> **How to complete this task**
Nothing is to be left out: repeat every entry exactly as given.
══════════════════════════════
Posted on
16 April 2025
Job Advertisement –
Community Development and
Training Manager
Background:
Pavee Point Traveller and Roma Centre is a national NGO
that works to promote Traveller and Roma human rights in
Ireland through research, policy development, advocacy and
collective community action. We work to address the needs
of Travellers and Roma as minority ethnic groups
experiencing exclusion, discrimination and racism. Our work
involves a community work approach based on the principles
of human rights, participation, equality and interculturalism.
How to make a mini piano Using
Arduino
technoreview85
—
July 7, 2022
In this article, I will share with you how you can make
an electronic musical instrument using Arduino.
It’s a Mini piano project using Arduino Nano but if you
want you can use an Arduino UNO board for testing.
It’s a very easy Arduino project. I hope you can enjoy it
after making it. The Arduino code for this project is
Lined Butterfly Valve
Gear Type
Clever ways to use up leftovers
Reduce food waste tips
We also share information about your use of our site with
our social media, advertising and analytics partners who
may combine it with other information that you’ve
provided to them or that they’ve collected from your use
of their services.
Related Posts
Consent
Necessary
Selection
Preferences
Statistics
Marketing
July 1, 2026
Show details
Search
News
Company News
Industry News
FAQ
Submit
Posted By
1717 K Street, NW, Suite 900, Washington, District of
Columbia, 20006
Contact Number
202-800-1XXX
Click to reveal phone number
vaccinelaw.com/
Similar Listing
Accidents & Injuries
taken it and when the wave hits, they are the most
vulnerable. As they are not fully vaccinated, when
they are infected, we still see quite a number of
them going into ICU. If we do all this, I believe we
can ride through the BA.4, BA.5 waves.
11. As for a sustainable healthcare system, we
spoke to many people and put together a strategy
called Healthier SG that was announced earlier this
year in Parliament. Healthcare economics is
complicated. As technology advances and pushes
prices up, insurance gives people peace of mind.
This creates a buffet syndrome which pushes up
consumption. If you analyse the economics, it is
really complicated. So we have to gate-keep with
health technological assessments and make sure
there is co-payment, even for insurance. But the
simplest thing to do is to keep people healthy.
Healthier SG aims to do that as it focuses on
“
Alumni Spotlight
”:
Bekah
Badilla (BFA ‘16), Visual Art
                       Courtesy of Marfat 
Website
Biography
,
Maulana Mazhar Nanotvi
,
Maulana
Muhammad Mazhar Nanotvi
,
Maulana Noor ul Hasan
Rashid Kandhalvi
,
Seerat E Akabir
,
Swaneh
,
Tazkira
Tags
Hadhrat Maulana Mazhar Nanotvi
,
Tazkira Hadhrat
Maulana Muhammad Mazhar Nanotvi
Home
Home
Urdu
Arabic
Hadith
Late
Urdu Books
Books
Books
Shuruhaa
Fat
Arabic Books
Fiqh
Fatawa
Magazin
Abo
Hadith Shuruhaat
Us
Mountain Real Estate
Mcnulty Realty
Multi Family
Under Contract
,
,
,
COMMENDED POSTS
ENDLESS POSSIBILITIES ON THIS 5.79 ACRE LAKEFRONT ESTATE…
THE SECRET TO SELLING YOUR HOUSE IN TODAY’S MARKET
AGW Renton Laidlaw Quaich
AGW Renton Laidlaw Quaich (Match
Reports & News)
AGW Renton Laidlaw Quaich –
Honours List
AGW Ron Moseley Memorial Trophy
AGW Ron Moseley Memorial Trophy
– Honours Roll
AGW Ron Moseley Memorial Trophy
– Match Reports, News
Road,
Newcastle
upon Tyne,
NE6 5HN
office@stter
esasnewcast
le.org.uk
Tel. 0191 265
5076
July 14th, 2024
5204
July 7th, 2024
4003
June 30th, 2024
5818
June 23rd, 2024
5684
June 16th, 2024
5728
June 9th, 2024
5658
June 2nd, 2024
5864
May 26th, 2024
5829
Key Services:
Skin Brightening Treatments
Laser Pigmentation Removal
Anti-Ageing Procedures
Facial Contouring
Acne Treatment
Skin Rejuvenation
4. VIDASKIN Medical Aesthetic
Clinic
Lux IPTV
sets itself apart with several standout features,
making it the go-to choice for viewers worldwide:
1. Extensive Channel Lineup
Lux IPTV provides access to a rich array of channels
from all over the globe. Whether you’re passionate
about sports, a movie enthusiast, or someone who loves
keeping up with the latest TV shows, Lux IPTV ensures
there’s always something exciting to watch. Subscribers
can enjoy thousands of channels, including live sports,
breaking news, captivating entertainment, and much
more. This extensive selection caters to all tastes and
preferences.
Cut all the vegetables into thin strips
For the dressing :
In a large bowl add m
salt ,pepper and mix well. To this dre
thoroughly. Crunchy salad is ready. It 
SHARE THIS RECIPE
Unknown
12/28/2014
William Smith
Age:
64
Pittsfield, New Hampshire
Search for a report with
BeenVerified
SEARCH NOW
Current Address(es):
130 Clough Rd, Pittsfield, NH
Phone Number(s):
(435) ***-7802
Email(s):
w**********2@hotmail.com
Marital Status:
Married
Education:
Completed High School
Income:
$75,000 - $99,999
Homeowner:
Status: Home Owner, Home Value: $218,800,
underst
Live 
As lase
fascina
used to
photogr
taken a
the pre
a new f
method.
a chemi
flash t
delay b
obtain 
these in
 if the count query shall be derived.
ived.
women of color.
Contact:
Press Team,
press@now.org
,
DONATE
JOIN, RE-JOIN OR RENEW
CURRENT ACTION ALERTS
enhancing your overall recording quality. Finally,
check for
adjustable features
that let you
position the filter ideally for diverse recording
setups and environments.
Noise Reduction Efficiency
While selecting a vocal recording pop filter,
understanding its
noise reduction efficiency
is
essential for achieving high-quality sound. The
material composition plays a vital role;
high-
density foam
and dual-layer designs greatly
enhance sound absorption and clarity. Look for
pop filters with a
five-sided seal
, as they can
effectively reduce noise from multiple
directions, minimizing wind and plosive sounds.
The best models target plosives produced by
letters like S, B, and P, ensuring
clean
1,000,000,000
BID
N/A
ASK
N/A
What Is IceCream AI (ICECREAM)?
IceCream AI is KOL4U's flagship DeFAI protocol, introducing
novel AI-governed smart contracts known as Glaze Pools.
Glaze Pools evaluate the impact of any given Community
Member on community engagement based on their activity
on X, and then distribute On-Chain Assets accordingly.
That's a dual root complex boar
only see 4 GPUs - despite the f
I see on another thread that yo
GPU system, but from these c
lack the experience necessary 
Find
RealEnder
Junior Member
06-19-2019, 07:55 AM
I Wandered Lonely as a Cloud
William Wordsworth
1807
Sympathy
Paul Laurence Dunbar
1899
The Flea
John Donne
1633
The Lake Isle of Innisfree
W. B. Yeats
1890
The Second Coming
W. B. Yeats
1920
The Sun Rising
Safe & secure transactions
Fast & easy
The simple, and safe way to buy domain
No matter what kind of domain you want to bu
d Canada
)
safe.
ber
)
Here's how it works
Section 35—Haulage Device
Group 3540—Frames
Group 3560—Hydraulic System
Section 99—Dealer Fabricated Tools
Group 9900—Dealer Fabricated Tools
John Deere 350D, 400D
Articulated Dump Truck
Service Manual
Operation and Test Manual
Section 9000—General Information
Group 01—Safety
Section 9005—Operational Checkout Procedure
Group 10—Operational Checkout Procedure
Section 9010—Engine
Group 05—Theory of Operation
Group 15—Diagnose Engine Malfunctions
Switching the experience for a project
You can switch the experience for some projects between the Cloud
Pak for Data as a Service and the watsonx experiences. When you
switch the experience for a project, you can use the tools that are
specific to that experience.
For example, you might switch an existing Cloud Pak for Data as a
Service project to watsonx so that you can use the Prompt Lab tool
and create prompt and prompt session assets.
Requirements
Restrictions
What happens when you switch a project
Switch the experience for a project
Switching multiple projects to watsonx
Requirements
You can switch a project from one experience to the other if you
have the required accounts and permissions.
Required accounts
══════════════════════════════
> **Output for this task**
Posted on
16 April 2025
Job Advertisement –
Community Development and
Training Manager
Background:
Pavee Point Traveller and Roma Centre is a national NGO
that works to promote Traveller and Roma human rights in
Ireland through research, policy development, advocacy and
collective community action. We work to address the needs
of Travellers and Roma as minority ethnic groups
experiencing exclusion, discrimination and racism. Our work
involves a community work approach based on the principles
of human rights, participation, equality and interculturalism.
How to make a mini piano Using
Arduino
technoreview85
—
July 7, 2022
In this article, I will share with you how you can make
an electronic musical instrument using Arduino.
It’s a Mini piano project using Arduino Nano but if you
want you can use an Arduino UNO board for testing.
It’s a very easy Arduino project. I hope you can enjoy it
after making it. The Arduino code for this project is
Lined Butterfly Valve
Gear Type
Clever ways to use up leftovers
Reduce food waste tips
We also share information about your use of our site with
our social media, advertising and analytics partners who
may combine it with other information that you’ve
provided to them or that they’ve collected from your use
of their services.
Related Posts
Consent
Necessary
Selection
Preferences
Statistics
Marketing
July 1, 2026
Show details
Search
News
Company News
Industry News
FAQ
Submit
Posted By
1717 K Street, NW, Suite 900, Washington, District of
Columbia, 20006
Contact Number
202-800-1XXX
Click to reveal phone number
vaccinelaw.com/
Similar Listing
Accidents & Injuries
taken it and when the wave hits, they are the most
vulnerable. As they are not fully vaccinated, when
they are infected, we still see quite a number of
them going into ICU. If we do all this, I believe we
can ride through the BA.4, BA.5 waves.
11. As for a sustainable healthcare system, we
spoke to many people and put together a strategy
called Healthier SG that was announced earlier this
year in Parliament. Healthcare economics is
complicated. As technology advances and pushes
prices up, insurance gives people peace of mind.
This creates a buffet syndrome which pushes up
consumption. If you analyse the economics, it is
really complicated. So we have to gate-keep with
health technological assessments and make sure
there is co-payment, even for insurance. But the
simplest thing to do is to keep people healthy.
Healthier SG aims to do that as it focuses on
“
Alumni Spotlight
”:
Bekah
Badilla (BFA ‘16), Visual Art
                       Courtesy of Marfat 
Website
Biography
,
Maulana Mazhar Nanotvi
,
Maulana
Muhammad Mazhar Nanotvi
,
Maulana Noor ul Hasan
Rashid Kandhalvi
,
Seerat E Akabir
,
Swaneh
,
Tazkira
Tags
Hadhrat Maulana Mazhar Nanotvi
,
Tazkira Hadhrat
Maulana Muhammad Mazhar Nanotvi
Home
Home
Urdu
Arabic
Hadith
Late
Urdu Books
Books
Books
Shuruhaa
Fat
Arabic Books
Fiqh
Fatawa
Magazin
Abo
Hadith Shuruhaat
Us
Mountain Real Estate
Mcnulty Realty
Multi Family
Under Contract
,
,
,
COMMENDED POSTS
ENDLESS POSSIBILITIES ON THIS 5.79 ACRE LAKEFRONT ESTATE…
THE SECRET TO SELLING YOUR HOUSE IN TODAY’S MARKET
AGW Renton Laidlaw Quaich
AGW Renton Laidlaw Quaich (Match
Reports & News)
AGW Renton Laidlaw Quaich –
Honours List
AGW Ron Moseley Memorial Trophy
AGW Ron Moseley Memorial Trophy
– Honours Roll
AGW Ron Moseley Memorial Trophy
– Match Reports, News
Road,
Newcastle
upon Tyne,
NE6 5HN
office@stter
esasnewcast
le.org.uk
Tel. 0191 265
5076
July 14th, 2024
5204
July 7th, 2024
4003
June 30th, 2024
5818
June 23rd, 2024
5684
June 16th, 2024
5728
June 9th, 2024
5658
June 2nd, 2024
5864
May 26th, 2024
5829
Key Services:
Skin Brightening Treatments
Laser Pigmentation Removal
Anti-Ageing Procedures
Facial Contouring
Acne Treatment
Skin Rejuvenation
4. VIDASKIN Medical Aesthetic
Clinic
Lux IPTV
sets itself apart with several standout features,
making it the go-to choice for viewers worldwide:
1. Extensive Channel Lineup
Lux IPTV provides access to a rich array of channels
from all over the globe. Whether you’re passionate
about sports, a movie enthusiast, or someone who loves
keeping up with the latest TV shows, Lux IPTV ensures
there’s always something exciting to watch. Subscribers
can enjoy thousands of channels, including live sports,
breaking news, captivating entertainment, and much
more. This extensive selection caters to all tastes and
preferences.
Cut all the vegetables into thin strips
For the dressing :
In a large bowl add m
salt ,pepper and mix well. To this dre
thoroughly. Crunchy salad is ready. It 
SHARE THIS RECIPE
Unknown
12/28/2014
William Smith
Age:
64
Pittsfield, New Hampshire
Search for a report with
BeenVerified
SEARCH NOW
Current Address(es):
130 Clough Rd, Pittsfield, NH
Phone Number(s):
(435) ***-7802
Email(s):
w**********2@hotmail.com
Marital Status:
Married
Education:
Completed High School
Income:
$75,000 - $99,999
Homeowner:
Status: Home Owner, Home Value: $218,800,
underst
Live 
As lase
fascina
used to
photogr
taken a
the pre
a new f
method.
a chemi
flash t
delay b
obtain 
these in
 if the count query shall be derived.
ived.
women of color.
Contact:
Press Team,
press@now.org
,
DONATE
JOIN, RE-JOIN OR RENEW
CURRENT ACTION ALERTS
enhancing your overall recording quality. Finally,
check for
adjustable features
that let you
position the filter ideally for diverse recording
setups and environments.
Noise Reduction Efficiency
While selecting a vocal recording pop filter,
understanding its
noise reduction efficiency
is
essential for achieving high-quality sound. The
material composition plays a vital role;
high-
density foam
and dual-layer designs greatly
enhance sound absorption and clarity. Look for
pop filters with a
five-sided seal
, as they can
effectively reduce noise from multiple
directions, minimizing wind and plosive sounds.
The best models target plosives produced by
letters like S, B, and P, ensuring
clean
1,000,000,000
BID
N/A
ASK
N/A
What Is IceCream AI (ICECREAM)?
IceCream AI is KOL4U's flagship DeFAI protocol, introducing
novel AI-governed smart contracts known as Glaze Pools.
Glaze Pools evaluate the impact of any given Community
Member on community engagement based on their activity
on X, and then distribute On-Chain Assets accordingly.
That's a dual root complex boar
only see 4 GPUs - despite the f
I see on another thread that yo
GPU system, but from these c
lack the experience necessary 
Find
RealEnder
Junior Member
06-19-2019, 07:55 AM
I Wandered Lonely as a Cloud
William Wordsworth
1807
Sympathy
Paul Laurence Dunbar
1899
The Flea
John Donne
1633
The Lake Isle of Innisfree
W. B. Yeats
1890
The Second Coming
W. B. Yeats
1920
The Sun Rising
Safe & secure transactions
Fast & easy
The simple, and safe way to buy domain
No matter what kind of domain you want to bu
d Canada
)
safe.
ber
)
Here's how it works
Section 35—Haulage Device
Group 3540—Frames
Group 3560—Hydraulic System
Section 99—Dealer Fabricated Tools
Group 9900—Dealer Fabricated Tools
John Deere 350D, 400D
Articulated Dump Truck
Service Manual
Operation and Test Manual
Section 9000—General Information
Group 01—Safety
Section 9005—Operational Checkout Procedure
Group 10—Operational Checkout Procedure
Section 9010—Engine
Group 05—Theory of Operation
Group 15—Diagnose Engine Malfunctions
Switching the experience for a project
You can switch the experience for some projects between the Cloud
Pak for Data as a Service and the watsonx experiences. When you
switch the experience for a project, you can use the tools that are
specific to that experience.
For example, you might switch an existing Cloud Pak for Data as a
Service project to watsonx so that you can use the Prompt Lab tool
and create prompt and prompt session assets.
Requirements
Restrictions
What happens when you switch a project
Switch the experience for a project
Switching multiple projects to watsonx
Requirements
You can switch a project from one experience to the other if you
have the required accounts and permissions.
Required accounts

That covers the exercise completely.